ZONE DE LIBRE-ÉCHANGE AFRICAINE / CHOIX D’ABIDJAN PAR L’ADMINISTRATION TRUMP : Dakar ne fait-elle plus rêver ?

Washington redéfinit ses relations avec l’Afrique, délaissant l’aide humanitaire au profit du commerce et de l’investissement. Ainsi, la Côte d’Ivoire devient-elle la vitrine de cette nouvelle donne afin de servir de tampon entre le pays de l’Oncle Sam et l’Afrique francophone.

Les États-Unis reconfigurent profondément leur stratégie à l’égard du continent africain. Jadis fondée sur l’aide humanitaire et les partenariats sociaux, leur approche privilégie désormais les échanges économiques et les investissements structurants. Cette inflexion diplomatique, incarnée par l’ouverture d’un bureau stratégique à Abidjan, en Côte d’Ivoire, dans le cadre de la Zone de libre-échange continentale africaine (ZLECAf), suscite des interrogations. Dakar, longtemps considérée comme un pilier de la relation américano-africaine en Afrique francophone, conserve-t-elle encore sa place centrale ?
À l’occasion d’une rencontre avec la presse, tenue le 20 mai 2025 à Abidjan, Troy Fitrell, haut responsable du Bureau des affaires africaines au sein du Département d’État américain, a exposé les grands axes de cette nouvelle doctrine. Selon lui, les partenariats commerciaux s’avèrent plus efficaces pour favoriser une croissance économique durable que les mécanismes classiques d’aide au développement. Washington mise donc sur la vitalité du marché africain, soutenu par une jeunesse dynamique, une urbanisation rapide et un potentiel d’intégration économique sans précédent à travers la ZLECAf.
Le changement de paradigme opéré par l’administration Trump ne se limite pas à une simple déclaration d’intention. Il s’accompagne d’un agenda ambitieux visant à arrimer les intérêts des entreprises américaines aux priorités de développement africaines : industrialisation, transformation locale des matières premières, montée en compétence de la main-d’œuvre et création d’emplois.
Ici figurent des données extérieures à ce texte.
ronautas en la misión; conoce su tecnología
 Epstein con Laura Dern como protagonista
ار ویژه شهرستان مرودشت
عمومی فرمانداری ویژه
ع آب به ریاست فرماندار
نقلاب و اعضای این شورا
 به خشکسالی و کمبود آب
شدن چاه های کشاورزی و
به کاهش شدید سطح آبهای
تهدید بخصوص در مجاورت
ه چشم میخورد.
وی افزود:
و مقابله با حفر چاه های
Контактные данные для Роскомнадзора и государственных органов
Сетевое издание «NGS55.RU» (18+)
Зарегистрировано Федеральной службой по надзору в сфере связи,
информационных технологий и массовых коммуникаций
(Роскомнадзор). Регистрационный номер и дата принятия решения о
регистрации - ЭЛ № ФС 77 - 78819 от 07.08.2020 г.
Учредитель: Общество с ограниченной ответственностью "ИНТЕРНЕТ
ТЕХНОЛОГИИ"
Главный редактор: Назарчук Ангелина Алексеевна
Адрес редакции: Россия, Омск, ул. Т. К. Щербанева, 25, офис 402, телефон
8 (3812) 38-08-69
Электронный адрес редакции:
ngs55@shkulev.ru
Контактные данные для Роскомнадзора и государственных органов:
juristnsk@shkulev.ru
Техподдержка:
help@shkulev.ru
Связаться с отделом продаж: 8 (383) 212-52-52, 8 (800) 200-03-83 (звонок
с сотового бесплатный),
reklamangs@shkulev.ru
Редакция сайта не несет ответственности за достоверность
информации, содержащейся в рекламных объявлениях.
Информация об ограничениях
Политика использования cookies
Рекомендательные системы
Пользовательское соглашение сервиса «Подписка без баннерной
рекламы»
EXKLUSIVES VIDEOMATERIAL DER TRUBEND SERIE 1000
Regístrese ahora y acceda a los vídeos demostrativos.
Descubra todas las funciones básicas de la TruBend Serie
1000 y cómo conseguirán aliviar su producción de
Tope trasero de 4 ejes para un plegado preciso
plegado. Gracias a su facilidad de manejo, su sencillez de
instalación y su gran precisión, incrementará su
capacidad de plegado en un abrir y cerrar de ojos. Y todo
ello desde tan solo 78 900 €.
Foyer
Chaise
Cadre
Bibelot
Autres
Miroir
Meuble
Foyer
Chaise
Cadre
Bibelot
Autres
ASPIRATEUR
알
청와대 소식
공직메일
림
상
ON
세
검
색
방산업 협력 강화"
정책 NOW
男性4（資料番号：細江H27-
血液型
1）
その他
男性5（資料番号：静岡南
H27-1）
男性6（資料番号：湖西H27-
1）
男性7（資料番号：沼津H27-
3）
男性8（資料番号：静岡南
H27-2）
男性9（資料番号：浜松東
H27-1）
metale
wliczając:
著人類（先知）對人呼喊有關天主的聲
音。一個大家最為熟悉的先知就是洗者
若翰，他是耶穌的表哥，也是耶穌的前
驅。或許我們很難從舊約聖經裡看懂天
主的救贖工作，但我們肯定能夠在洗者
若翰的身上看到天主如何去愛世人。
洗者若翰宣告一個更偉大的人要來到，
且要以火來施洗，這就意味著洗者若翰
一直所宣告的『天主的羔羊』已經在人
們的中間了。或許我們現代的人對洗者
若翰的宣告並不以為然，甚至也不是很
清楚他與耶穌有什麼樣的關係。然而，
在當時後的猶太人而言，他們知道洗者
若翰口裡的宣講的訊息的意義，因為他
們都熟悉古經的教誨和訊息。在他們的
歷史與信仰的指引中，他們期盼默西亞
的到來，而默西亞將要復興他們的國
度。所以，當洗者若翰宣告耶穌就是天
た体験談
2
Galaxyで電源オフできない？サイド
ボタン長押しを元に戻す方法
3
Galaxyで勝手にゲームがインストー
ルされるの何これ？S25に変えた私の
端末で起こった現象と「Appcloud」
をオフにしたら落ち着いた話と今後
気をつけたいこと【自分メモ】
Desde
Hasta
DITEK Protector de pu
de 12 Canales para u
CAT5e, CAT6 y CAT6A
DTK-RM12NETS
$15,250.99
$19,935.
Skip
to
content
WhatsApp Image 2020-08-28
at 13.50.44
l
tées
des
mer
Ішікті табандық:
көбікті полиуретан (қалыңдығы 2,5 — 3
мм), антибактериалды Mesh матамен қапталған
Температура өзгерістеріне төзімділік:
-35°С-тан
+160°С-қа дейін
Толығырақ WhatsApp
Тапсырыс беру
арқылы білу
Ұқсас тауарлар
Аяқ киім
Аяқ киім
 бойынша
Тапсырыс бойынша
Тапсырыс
Un virage pragmatique, en phase avec les nouveaux enjeux géostratégiques où la Chine, la Russie, la Turquie et d’autres puissances étendent leur influence.
Durant son séjour à Abidjan, Troy Fitrell a multiplié les initiatives : participation au prestigieux Africa CEO Forum, concertation avec les Chambres de commerce américaines de douze pays ouest-africains, entretiens bilatéraux avec plusieurs hauts dirigeants africains, incluant présidents, ministres du Commerce et Affaires étrangères. La dynamique est claire : Washington entend renforcer son ancrage en Afrique de l’Ouest et le fait désormais depuis la Côte d’Ivoire, désignée comme nouveau hub économique francophone.

ABIDJAN INCONTOURNABLE

En installant un bureau à Abidjan, Washington envoie un signal fort : les critères linguistiques, juridiques et économiques prennent le pas sur les symbolismes historiques. La Côte d’Ivoire, dotée d’infrastructures solides, d’une stabilité relative et d’un environnement d’affaires en plein essor, semble incarner davantage aujourd’hui les priorités américaines que Dakar, malgré son passé de capitale diplomatique de l’Afrique francophone.
Ce choix stratégique interroge. Le Sénégal, qui fut longtemps un partenaire privilégié de Washington, notamment à travers les coopérations sécuritaires et les actions de l’USAID, voit peu à peu sa position érodée. Les coupes budgétaires affectant l’aide publique au développement – dont USAID et le Millenium Challenge – en seraient un autre indicateur. Simultanément, des instruments comme Prosper Africa, la US Exim Bank ou encore la DFC (Development Finance Corporation) prennent le relais, avec une logique purement économique.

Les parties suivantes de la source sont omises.